Virus myocarditis (VMC) is a common cardiovascular disease and a major cause of sudden death in young adults. However, there is still a lack of effective treatments. Our previous studies found that calpain activation was involved in VMC pathogenesis. This study aims to explore the underlying mechanisms further. Neonatal rat cardiomyocytes (NRCMs) and transgenic mice overexpressing calpastatin (Tg-CAST), the endogenous calpain inhibitor, were used to establish VMC model. Hematoxylin and eosin and Masson staining revealed inflammatory cell infiltration and fibrosis. An ELISA array detected myocardial injury. Cardiac function was measured using echocardiography. CVB3 replication was assessed by capsid protein VP1. Apoptosis was measured by TUNEL staining, flow cytometry, and western blot. The endoplasmic reticulum (ER) stress-related proteins were detected by western blot. Our data showed that CVB3 infection resulted in cardiac injury, as evidenced by increased inflammatory responses and fibrosis, which induced myocardial apoptosis. Inhibiting calpain, both by PD150606 and calpastatin overexpression, could attenuate these effects. Furthermore, ER stress was activated during CVB3 infection. However, calpain inhibition could downregulate some ER stress-associated protein levels such as GRP78, pancreatic ER kinase-like ER kinase (PERK), and inositol-requiring enzyme-1α (IRE-1α), and ER stress-related apoptotic factors, during CVB3 infection. In conclusion, calpain inhibition attenuated CVB3-induced myocarditis by suppressing ER stress, thereby inhibiting cardiomyocyte apoptosis.

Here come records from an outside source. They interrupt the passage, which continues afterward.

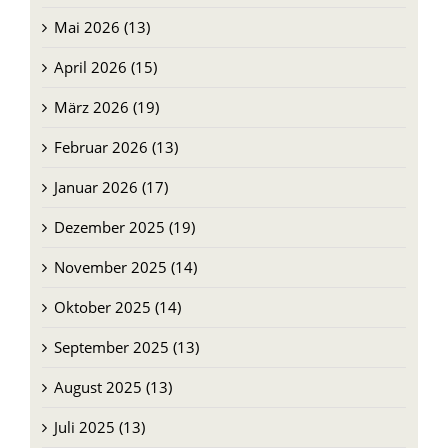
Juni 2026 (13)
Mai 2026 (13)
April 2026 (15)
März 2026 (19)
Februar 2026 (13)
Januar 2026 (17)
Dezember 2025 (19)
November 2025 (14)
Oktober 2025 (14)
September 2025 (13)
August 2025 (13)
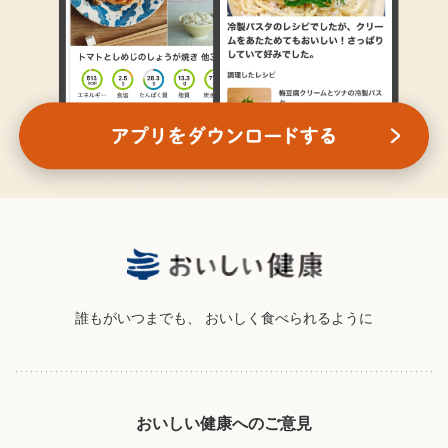
誰もがいつまでも、
おいしく食べられるように
おいしい健康へのご意見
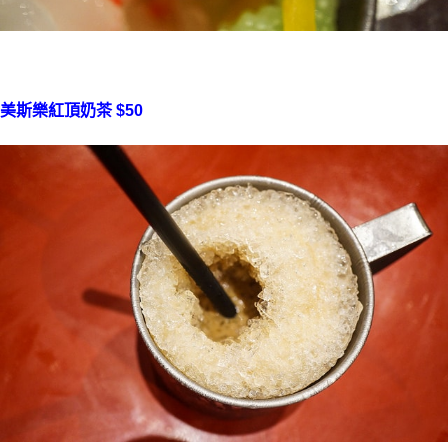
美斯樂紅頂奶茶 $50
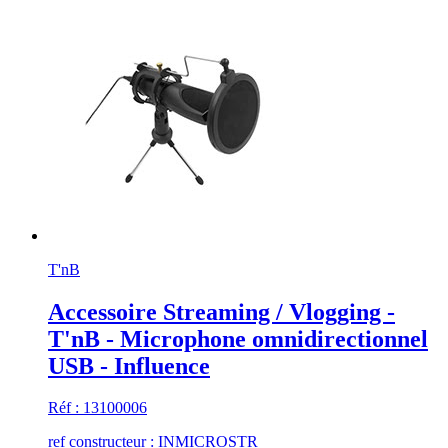
T'nB
Accessoire Streaming / Vlogging -
T'nB - Microphone omnidirectionnel
USB - Influence
Réf : 13100006
ref constructeur : INMICROSTR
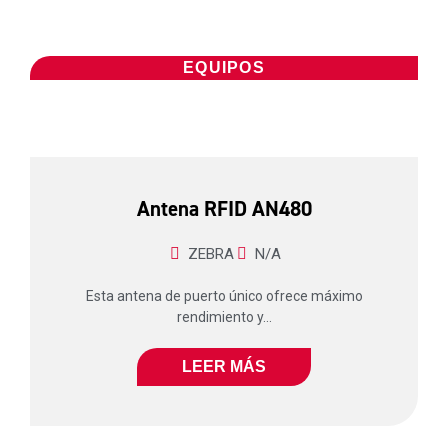
EQUIPOS
Antena RFID AN480
ZEBRA
N/A
Esta antena de puerto único ofrece máximo
rendimiento y...
LEER MÁS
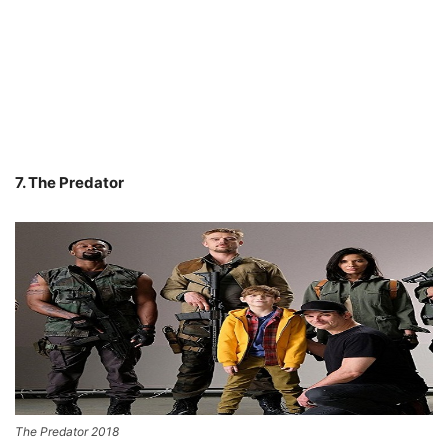
7. The Predator
The Predator 2018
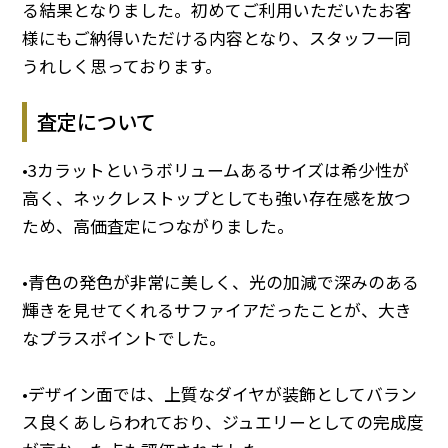
る結果となりました。初めてご利用いただいたお客
様にもご納得いただける内容となり、スタッフ一同
うれしく思っております。
査定について
•3カラットというボリュームあるサイズは希少性が
高く、ネックレストップとしても強い存在感を放つ
ため、高価査定につながりました。
•青色の発色が非常に美しく、光の加減で深みのある
輝きを見せてくれるサファイアだったことが、大き
なプラスポイントでした。
•デザイン面では、上質なダイヤが装飾としてバラン
ス良くあしらわれており、ジュエリーとしての完成度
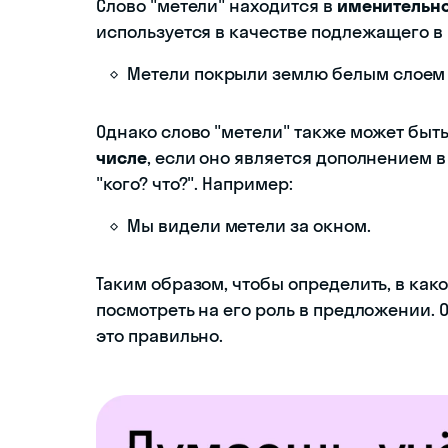
Слово "метели" находится в
именительно
используется в качестве подлежащего в
Метели покрыли землю белым слоем 
Однако слово "метели" также может быт
числе
, если оно является дополнением в
"кого? что?". Например:
Мы видели метели за окном.
Таким образом, чтобы определить, в как
посмотреть на его роль в предложении.
это правильно.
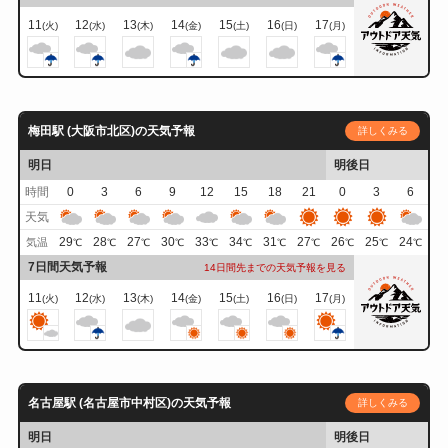
11
12
13
14
15
16
17
(火)
(水)
(木)
(金)
(土)
(日)
(月)
梅田駅 (大阪市北区)の天気予報
詳しくみる
明日
明後日
時間
0
3
6
9
12
15
18
21
0
3
6
天気
29
28
27
30
33
34
31
27
26
25
24
気温
℃
℃
℃
℃
℃
℃
℃
℃
℃
℃
℃
7日間天気予報
14日間先までの天気予報を見る
11
12
13
14
15
16
17
(火)
(水)
(木)
(金)
(土)
(日)
(月)
名古屋駅 (名古屋市中村区)の天気予報
詳しくみる
明日
明後日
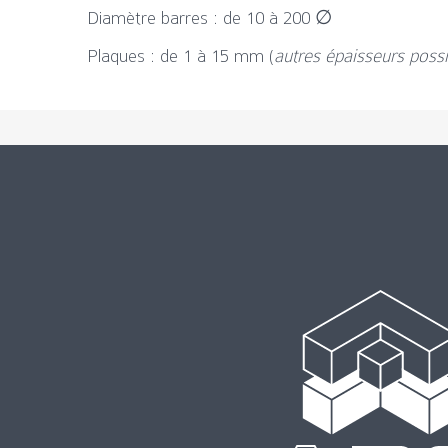
Diamètre barres : de 10 à 200 ∅
Plaques : de 1 à 15 mm (
autres épaisseurs possi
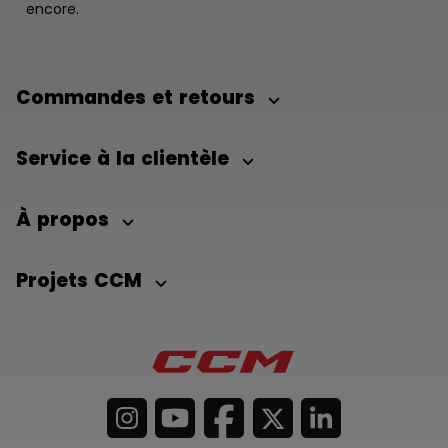
encore.
Commandes et retours
Service à la clientèle
À propos
Projets CCM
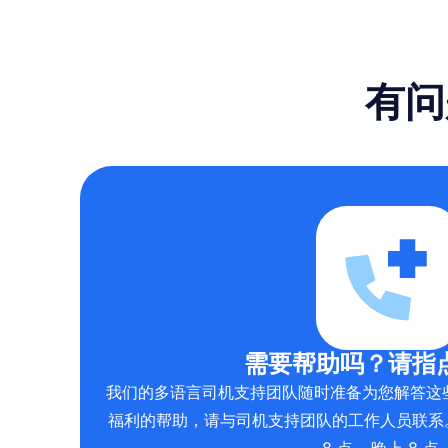
有问
需要帮助吗？请指
我们的多语言司机支持团队随时准备为您解答这
福利的帮助，请与司机支持团队的工作人员联系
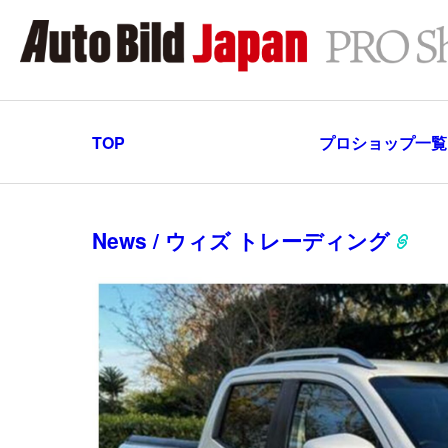
TOP
プロショップ一覧
News / ウィズ トレーディング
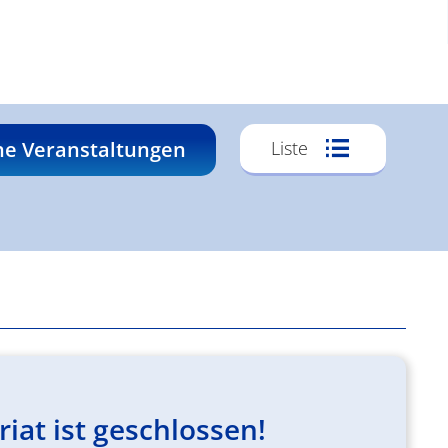
Veransta
he Veranstaltungen
Liste
Ansichte
Navigati
at ist geschlossen!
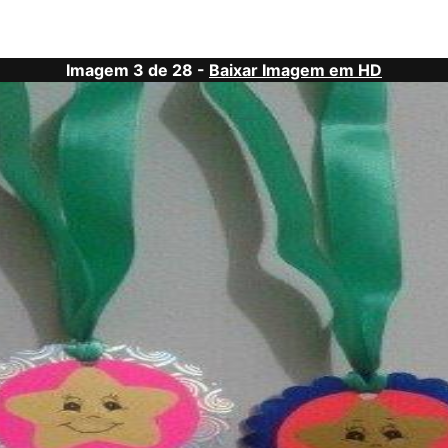
Imagem 3 de 28 -
Baixar Imagem em HD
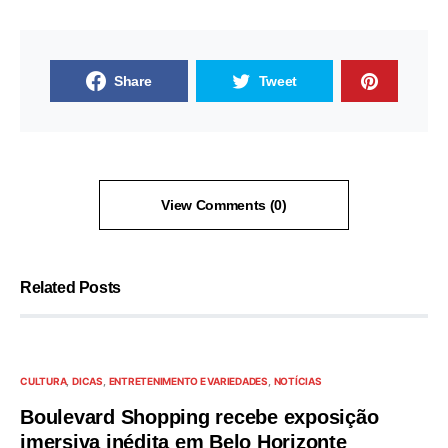
Share
Tweet
View Comments (0)
Related Posts
CULTURA
DICAS
ENTRETENIMENTO E VARIEDADES
NOTÍCIAS
Boulevard Shopping recebe exposição
imersiva inédita em Belo Horizonte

病毒性心肌炎（VMC）是一种常见的心血管疾病，也是青壮年猝死的主要原因。然而，目前仍缺乏有效的治疗方法。我们之前的研究发现钙蛋白酶激活参与了VMC的发病机制。本研究旨在进一步探讨其潜在机制。使用新生大鼠心肌细胞（NRCM）和过表达钙蛋白酶抑制素（Tg-CAST）（内源性钙蛋白酶抑制剂）的转基因小鼠建立VMC模型。苏木精和伊红以及马森染色显示炎症细胞浸润和纤维化。 ELISA 阵列检测到心肌损伤。使用超声心动图测量心脏功能。通过衣壳蛋白 VP1 评估 CVB3 复制。通过TUNEL染色、流式细胞术和蛋白质印迹来测量细胞凋亡。通过蛋白质印迹法检测内质网（ER）应激相关蛋白。我们的数据表明，CVB3 感染会导致心脏损伤，炎症反应和纤维化增加，从而诱导心肌细胞凋亡。通过 PD150606 和钙蛋白酶抑制素过度表达抑制钙蛋白酶，可以减弱这些作用。此外，CVB3 感染期间内质网应激被激活。然而，钙蛋白酶抑制可下调一些与 ER 应激相关的蛋白水平，例如 GRP78、胰腺 ER 激酶样 ER 激酶 (PERK) 和肌醇需求酶 1α (IRE-1α)，以及 ER 应激相关的凋亡因子。 CVB3 感染。总之，钙蛋白酶抑制通过抑制 ER 应激来减轻 CVB3 诱导的心肌炎，从而抑制心肌细胞凋亡。